At Yosi Ocha retreat center, the ritual of Sachamama is celebrated around the impressive Tamamuri tree, a very special palo maestro (teacher tree) that stands out for its loving energy


These age-old Shipibo rituals are performed to give payment to Yacumama, or Mother Water, to receive her energies which promote a long and healthy life. Formerly they were often carried out by the Merayas in recognition of the services of water creatures, such as the ‘yacuruna’, the black crocodile, the river, the ‘pink’ dolphins, the electric eels, and the mermaids.

It is the shaman’s job to establish contact and trust with the ‘yacuruna’ both to harness their power to heal the sick and to ensure the safe return of their victims. In the same way, all of these creatures of the water have the powers to heal physically and to protect spiritually – to function as arcanas – once tamed and ‘broken’ by the Merayas, rather as a horse must be ‘broken’ before it can have a mutually beneficial relationship with mankind.

Also, payment to Mother Water was traditionally performed before embarking on a lengthy diet – be it a program of healing or of shamanic apprenticeship – to help ensure the successful outcome of the diet. This ritual takes place around either the Leche Caspi or the Yacu Caspi tree, both palos maestros that represent the gateway to Mother Water, around which is entwined the Yacu Boa, an exceptionally long vine that represents Mother Water herself. The ritual is most effective – a trance state is achieved either by ingesting the jungle tobacco mapacho or huachuma (San Pedro). In addition to the payment of a mapacho cigarette, each participant may deposit a personal item or article of clothing at the foot of the tree for the duration of the ceremony to absorb the healing and life-giving energy of Yacumama.


Huito (Genipa Americana) is a medicinal teacher plant  –its fruit, when ripe, is particularly efficacious as a cure for asthma and other bronchial problems, colds, and also sexual impotence.
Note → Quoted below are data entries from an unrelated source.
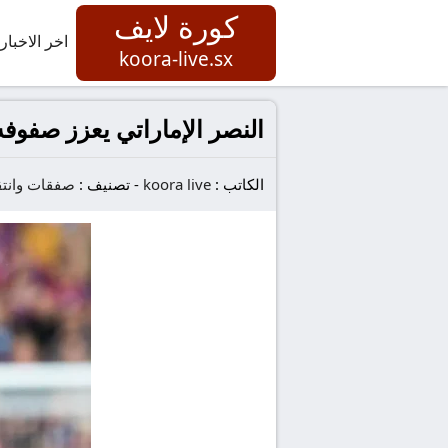
كورة لايف
اخر الاخبار
koora-live.sx
النصر الإماراتي يعزز صفوفه
الكاتب :
koora live
-
تصنيف :
صفقات وانتق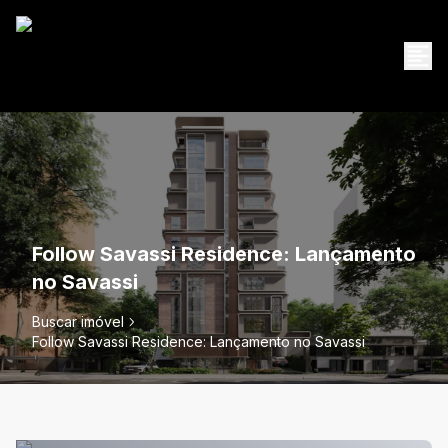
Follow Savassi Residence: Lançamento
no Savassi
Buscar imóvel
Follow Savassi Residence: Lançamento no Savassi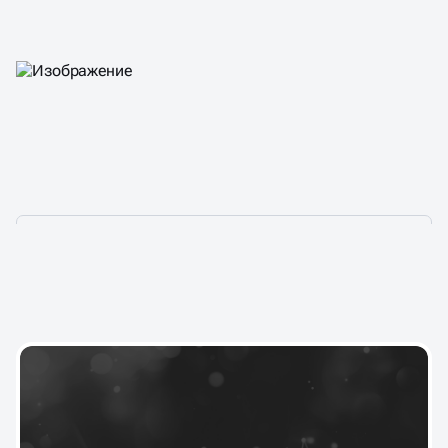
ПОДОБРАЛИ ДЛЯ ВАС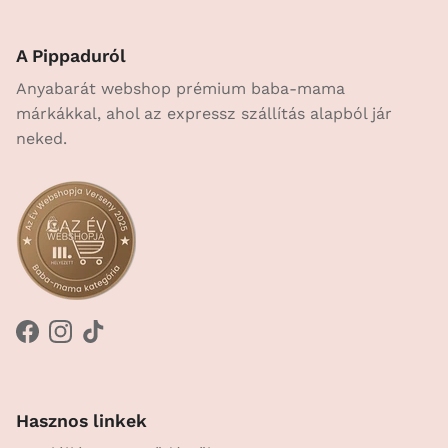
A Pippaduról
Anyabarát webshop prémium baba-mama
márkákkal, ahol az expressz szállítás alapból jár
neked.
Facebook
Instagram
TikTok
Hasznos linkek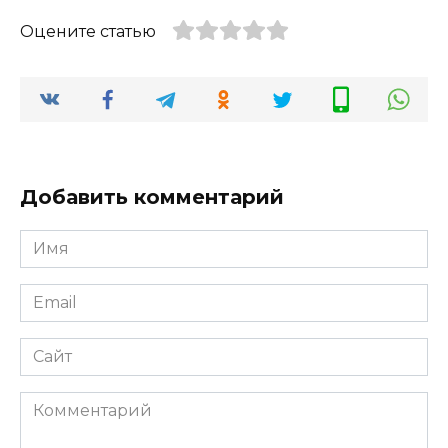
Оцените статью
Добавить комментарий
Имя
*
Email
*
Сайт
Комментарий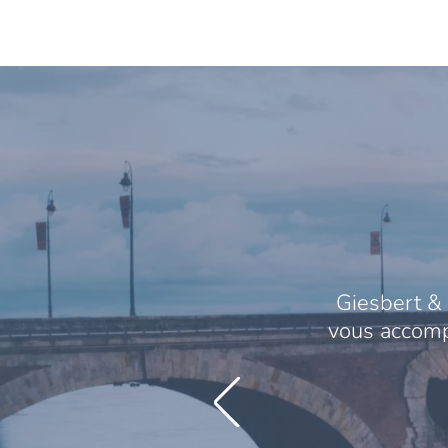
Giesbert & 
vous accompa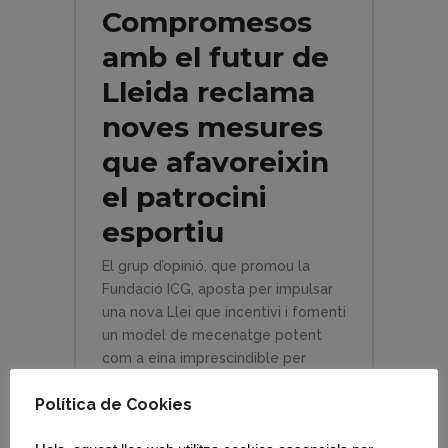
Compromesos
amb el futur de
Lleida reclama
noves mesures
que afavoreixin
el patrocini
esportiu
El grup d’opinió, que promou la
Fundació ICG, aposta per impulsar
una nova Llei que incentivi i fomenti
un model de mecenatge potent
com a eina imprescindible per
garantir, al...
Política de Cookies
LLEGIR MÉS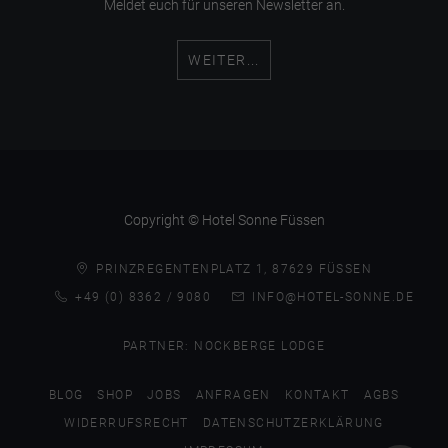
Meldet euch für unseren Newsletter an.
WEITER...
Copyright © Hotel Sonne Füssen
PRINZREGENTENPLATZ 1, 87629 FÜSSEN
+49 (0) 8362 / 9080
INFO@HOTEL-SONNE.DE
PARTNER:
NOCKBERGE LODGE
BLOG
SHOP
JOBS
ANFRAGEN
KONTAKT
AGBS
WIDERRUFSRECHT
DATENSCHUTZERKLÄRUNG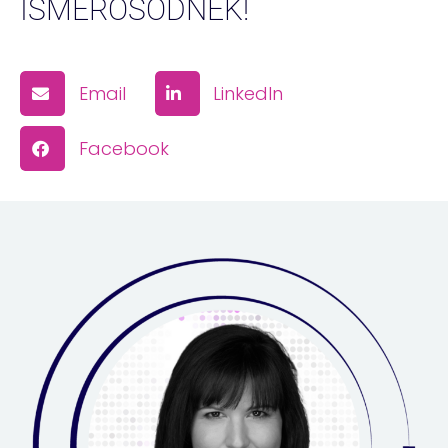
ISMERŐSÖDNEK!
Email
LinkedIn
Facebook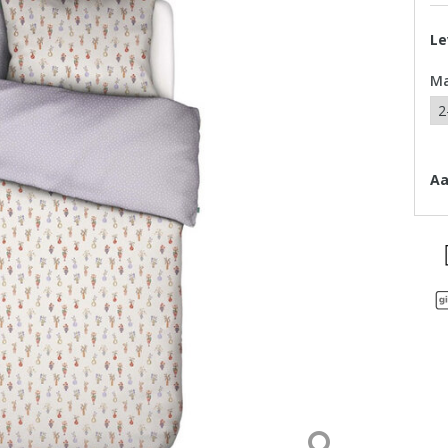
Le
M
Aa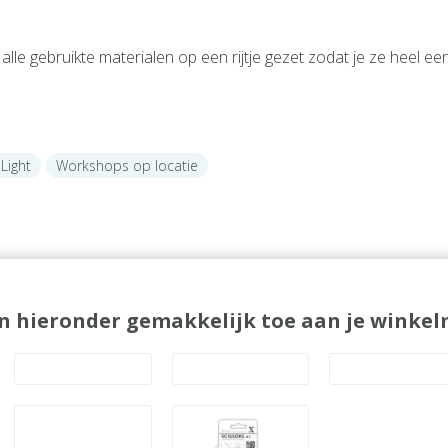
lle gebruikte materialen op een rijtje gezet zodat je ze heel e
Light
Workshops op locatie
n hieronder gemakkelijk toe aan je winkelm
When green, or unripe, the juice of the fruit is almost black and is used as a dye in Shipibo rituals for painting traditional designs on cloth and wooden sculptures – and also on the face or body. It is also effective as a hair dye.

At Yosi Ocha, we use huito juice to create huito tattoos, which are depictions of the arcana or spiritual protector that has been conferred on each participant generally during his or her first or second Ayahuasca ceremony – although the arcana, which is channeled but not chosen by the shaman, may also present itself during ceremonies of San Pedro.

Huito Tatoos made at Yosi Ocha are depictions of the spiritual protectors

The tattoos symbolize and reinforce the transmission of the arcana’s energy to the recipient;  when finished, the shaman ‘icaro’s’ a mapacho cigarette and blows smoke over the area of the body where the tattoo has been painted. To icaro is to bless, in shamanic terms, invoking the spirits – of mapacho, in this case – with the very specific intention regarding both the individual concerned and the particular objective of the ritual. The tattoo may be painted wherever on the body the guest chooses. The huito dye is not permanent, but fades to a most attractive sepia-like brown and generally disappears after a week or so.